Jack came to ADP from Oracle, where he was Vice President, Products and Data Science for Oracle’s Adaptive Intelligence program. In this role, he oversaw the market, technical and sales strategy for Oracle’s suite of next-generation intelligent applications, combining web data, data science and platform cloud computing. Previously, he oversaw product strategy for analytics in Oracle’s cloud applications, and product management and strategy for Oracle’s analytics portfolio.
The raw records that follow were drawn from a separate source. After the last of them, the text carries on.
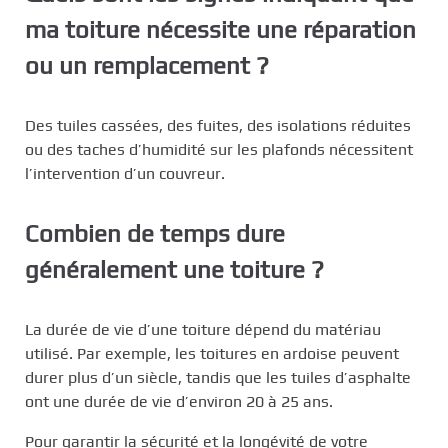
ma toiture nécessite une réparation
ou un remplacement ?
Des tuiles cassées, des fuites, des isolations réduites
ou des taches d’humidité sur les plafonds nécessitent
l’intervention d’un couvreur.
Combien de temps dure
généralement une toiture ?
La durée de vie d’une toiture dépend du matériau
utilisé. Par exemple, les toitures en ardoise peuvent
durer plus d’un siècle, tandis que les tuiles d’asphalte
ont une durée de vie d’environ 20 à 25 ans.
Pour garantir la sécurité et la longévité de votre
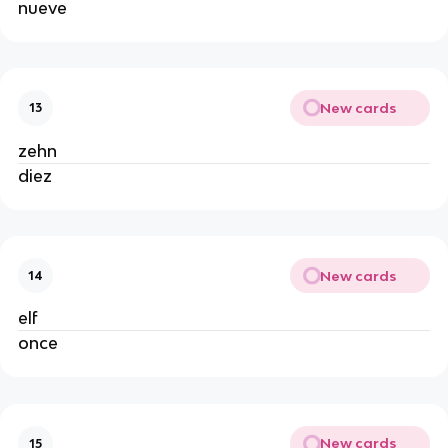
nueve
New cards
13
zehn
diez
New cards
14
elf
once
New cards
15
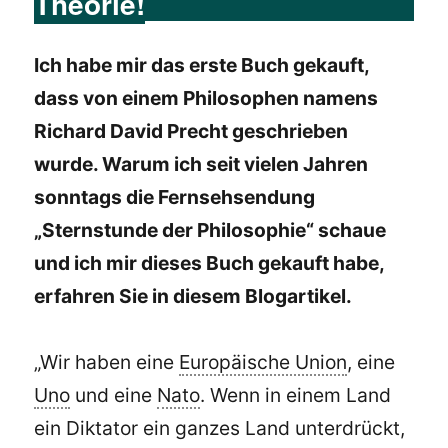
Theorie!
Ich habe mir das erste Buch gekauft,
dass von einem Philosophen namens
Richard David Precht geschrieben
wurde. Warum ich seit vielen Jahren
sonntags die Fernsehsendung
„Sternstunde der Philosophie“ schaue
und ich mir dieses Buch gekauft habe,
erfahren Sie in diesem Blogartikel.
„Wir haben eine
Europäische Union
, eine
Uno
und eine
Nato
. Wenn in einem Land
ein Diktator ein ganzes Land unterdrückt,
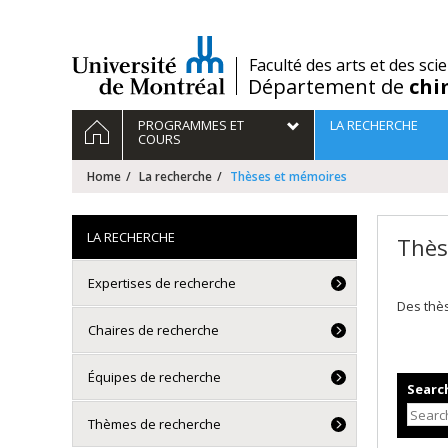
Passer
au
contenu
/
Faculté des arts et des sci
Département de
chi
Navigation
HOME
PROGRAMMES ET
LA RECHERCHE
principale
COURS
Home
La recherche
Thèses et mémoires
LA RECHERCHE
Thès
Expertises de recherche
Des thè
Chaires de recherche
Équipes de recherche
Search
Thèmes de recherche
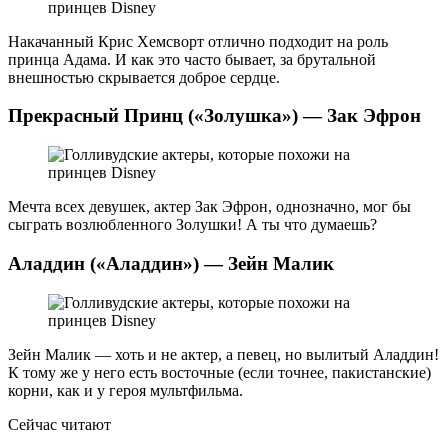
Накачанный Крис Хемсворт отлично подходит на роль
принца Адама. И как это часто бывает, за брутальной
внешностью скрывается доброе сердце.
Прекрасный Принц («Золушка») — Зак Эфрон
Мечта всех девушек, актер Зак Эфрон, однозначно, мог бы
сыграть возлюбленного Золушки! А ты что думаешь?
Аладдин («Аладдин») — Зейн Малик
Зейн Малик — хоть и не актер, а певец, но вылитый Аладдин!
К тому же у него есть восточные (если точнее, пакистанские)
корни, как и у героя мультфильма.
Сейчас читают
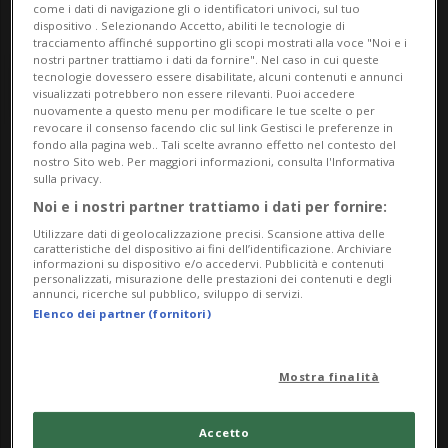
come i dati di navigazione gli o identificatori univoci, sul tuo
dispositivo . Selezionando Accetto, abiliti le tecnologie di
tracciamento affinché supportino gli scopi mostrati alla voce "Noi e i
nostri partner trattiamo i dati da fornire". Nel caso in cui queste
tecnologie dovessero essere disabilitate, alcuni contenuti e annunci
visualizzati potrebbero non essere rilevanti. Puoi accedere
nuovamente a questo menu per modificare le tue scelte o per
revocare il consenso facendo clic sul link Gestisci le preferenze in
fondo alla pagina web.. Tali scelte avranno effetto nel contesto del
nostro Sito web. Per maggiori informazioni, consulta l'Informativa
Notizie su Ceramica
sulla privacy.
Noi e i nostri partner trattiamo i dati per fornire:
Utilizzare dati di geolocalizzazione precisi. Scansione attiva delle
Segui le notizie e gli approfondimenti su
caratteristiche del dispositivo ai fini dell’identificazione. Archiviare
informazioni su dispositivo e/o accedervi. Pubblicità e contenuti
Ceramica.
personalizzati, misurazione delle prestazioni dei contenuti e degli
annunci, ricerche sul pubblico, sviluppo di servizi.
Elenco dei partner (fornitori)
Mostra finalità
Accetto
Prior to Oracle, Jack spent 20 years in both product development and implementation of intelligent information systems, most recently involved in web-scale search and recommendation systems, data-driven applications and the Semantic Web. He has been on the executive team of four startups involved in search, reasoning or meta-data-driven applications (Attivio, Siderean, Cerebra and Reef Software) and he co-founded edapta, which enabled dynamic user interfaces and personalization for mobile and web clients. Jack has delivered solutions for a wide range of Global 50 clients, spanning financial services, consumer web, and healthcare. Early in his career, he was involved with DARPA- and FAA-sponsored programs for user experience and intelligent systems, FAA Aviation Security, and the certification of the B777 flight deck.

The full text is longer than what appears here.